Vollkommen? Wenn eine 19jährige Schülerin Robert Schumanns Faschingsschwank aus Wien op. 20 spielt, erwartet man keine über jeden Zweifel erhabene Leistung; es bleibt ja schon erstaunlich, wie Claudia Zanatta das manuell anspruchsvolle Werk in die Hände bekommt. Dass en detail noch einiges an Spannung, an Logik, an Verbindungskraft unbewältigt bleibt (wie die langsame Passagen im ersten Teil des Kopfsatzes, des Allegro): geschenkt! Die Forschheit, mit der sie sich Schumanns origineller, romantisch gebrochener wie lustvoll zupackender Suite widmet, ist großartig. Begonnen hatte der Abend aber, vor den makellos rasanten Etüden op. 10/4, 5 und 12, mit einem gleichsam stillen Stück: mit Chopins Etüde op. 10/3, der Ernst Marischka (aus der berühmten österreichischen Marischka-Dynastie) 1934 den Text „In mir klingt ein Lied“ überstülpte, um daraus auch einen zu singenden Schlager zu machen. Simone Mao spielt sie nicht ganz im (vermutlich…) vorgeschriebenen unausgesetzten Legato, steht damit aber in der Interpretationsgeschichte dieses berühmten Stücks nicht allein; der große italienische Analytiker und Protagonist der musikalischen Klaviermoderne, Maurizio Pollini, bevorzugte ja auch eine eher trockene Deutung. Genau diese Qualifikation aber macht den Ausgang des Konzert zu einem Hörvergnügen ersten Ranges. Ravels Oiseaux tristes, Un barque sur l’Océan und Alborada del gracioso aus dem Miroirs-Zyklus, diese Werke einer neuen Klangsprache von 1905, kommen zuletzt kontrolliert-brillant und souverän – so souverän wie Liszts Erinnerungen an Bellinis Norma.

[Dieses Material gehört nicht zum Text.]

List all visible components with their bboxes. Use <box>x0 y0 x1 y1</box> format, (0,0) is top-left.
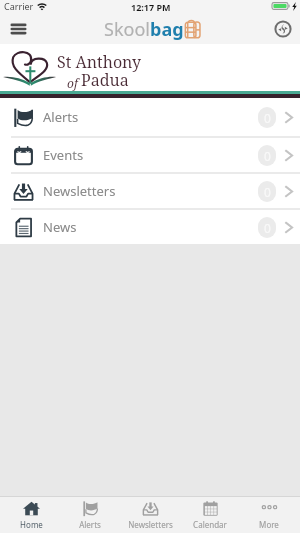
button[interactable]: Alerts <box>61 497 119 533</box>
staticText: Newsletters <box>43 182 116 200</box>
staticText: St Anthony <box>57 51 142 73</box>
staticText: More <box>259 519 279 530</box>
staticText: Calendar <box>193 519 227 530</box>
staticText: Carrier <box>4 0 34 12</box>
button[interactable]: Events <box>0 138 300 172</box>
staticText: News <box>43 218 77 236</box>
staticText: Events <box>43 146 84 164</box>
staticText: 0 <box>264 220 271 236</box>
staticText: 12:17 PM <box>131 1 171 13</box>
staticText: Home <box>20 519 43 530</box>
button[interactable]: Home <box>2 497 60 533</box>
staticText: 0 <box>264 184 271 200</box>
staticText: bag <box>150 17 184 42</box>
staticText: of <box>67 75 81 91</box>
staticText: Newsletters <box>128 519 173 530</box>
button[interactable]: Newsletters <box>0 174 300 208</box>
button[interactable]: Menu <box>0 14 36 44</box>
staticText: Alerts <box>79 519 101 530</box>
staticText: Skool <box>104 17 150 42</box>
staticText: 0 <box>264 110 271 126</box>
button[interactable]: More <box>240 497 298 533</box>
button[interactable]: Calendar <box>181 497 239 533</box>
button[interactable]: Refresh <box>266 14 300 44</box>
staticText: Alerts <box>43 108 79 126</box>
button[interactable]: Alerts <box>0 98 300 136</box>
staticText: 0 <box>264 148 271 164</box>
button[interactable]: News <box>0 210 300 244</box>
button[interactable]: Newsletters <box>121 497 179 533</box>
staticText: Padua <box>81 69 129 91</box>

Bleibt noch Andrea Marinelli, der die beiden Teile durch zwei eigentümlich innige Werke verband. Der Pianist hatte, rein technisch betrachtet, sicher den leichtesten Part, Vergleiche zwischen den Anforderungen, die eine Liszt-Fantasie oder eine Chopin-Etüde an den Musiker stellen, sind sinnlos – und doch neige ich zu der Annahme, dass auch Marinelli sich, falls so etwas Sinn hätte, um den ersten Preis einer vollkommenen, also musikalisch erfüllten Interpretation bewerben könnte. Schumanns Widmung, Mit Myrten und Rosen und Du bist wie eine Blume, seinerzeit transkribiert von Clara Schumann: Es sind, natürlich, Lieder ohne Worte – aber sie so zu spielen, dass sie wie Originale wirken, ist eine Kunst. Eine weitere Entdeckung: der Komponist und Pianist Charles Tomlinson Griffes. Der US-Amerikaner, Jahrgang 1884, gestorben bereits 1920, bekannte sich am Ende seines Lebens sehr deutlich zum französisch geprägten Impressionismus. Mit dem White Peacock aus den Roman Sketches op. 7 bietet er zunächst nichts Anderes als eine kaum veränderte Spielart Debussys, doch bald schon drängen sich härtere, auch durch Skrjabin vermittelte Harmonien, gar sekundenkurze Härten ins Spiel. Der Schrei des Pfaus ist ja kein besonders angenehmer Gesang… Marinelli spielt die Entdeckung schlichtweg betörend: klangrein (auch hier kommt der Sordino-Zug zum Einsatz) und spannungsvoll.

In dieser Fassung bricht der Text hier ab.